▶ [Required work] When you reach the line containing "Kabel- eller satellit-TV", begin copying exactly, and keep going through the last line of the records below, copying nothing before it.

Top of Data

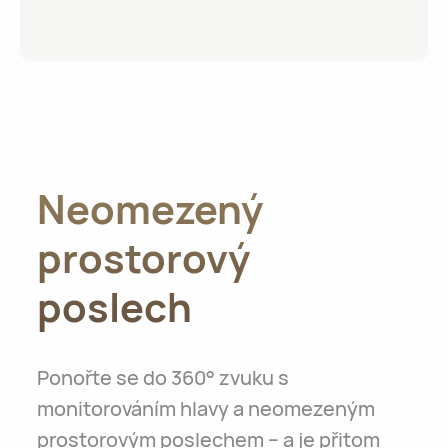
Neomezený
prostorový
poslech
Ponořte se do 360° zvuku s
monitorováním hlavy a neomezeným
prostorovým poslechem – a je přitom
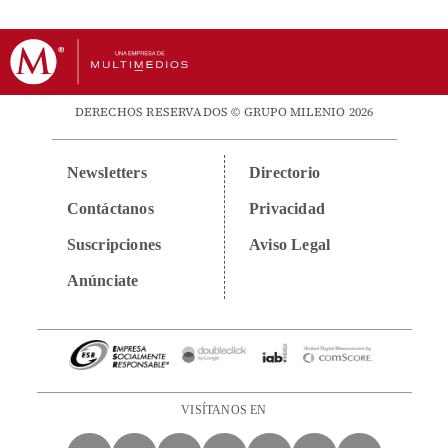
DERECHOS RESERVADOS © GRUPO MILENIO 2026
Newsletters
Directorio
Contáctanos
Privacidad
Suscripciones
Aviso Legal
Anúnciate
VISÍTANOS EN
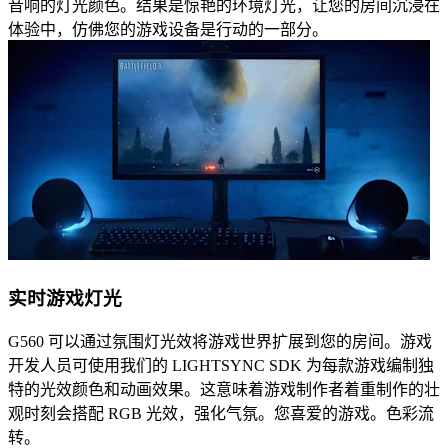
音响的灯光颜色。结果是惊艳的环境灯光，让您的房间沉浸在
体验中，仿佛您的游戏设备是行动的一部分。
实时游戏灯光
G560 可以通过氛围灯光效将游戏世界扩展到您的房间。游戏
开发人员可使用我们的 LIGHTSYNC SDK 为每款游戏编制独
特的光效颜色和动画效果。这意味着游戏制作者着重制作的壮
观时刻会搭配 RGB 光效，强化气氛。您喜爱的游戏。色彩流
转。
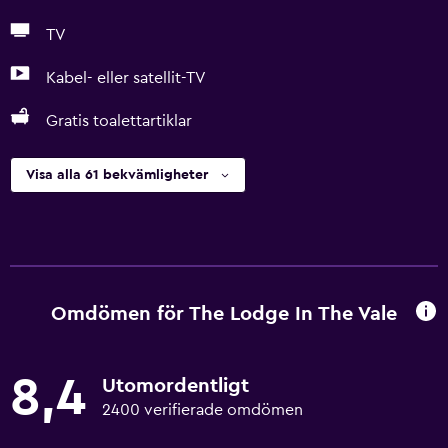
TV
Kabel- eller satellit-TV
Gratis toalettartiklar
Visa alla 61 bekvämligheter
Omdömen för The Lodge In The Vale
8,4
Utomordentligt
2400 verifierade omdömen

Bottom of Data

▶ [Solution for this problem]
Kabel- eller satellit-TV
Gratis toalettartiklar
Visa alla 61 bekvämligheter
Omdömen för The Lodge In The Vale
8,4
Utomordentligt
2400 verifierade omdömen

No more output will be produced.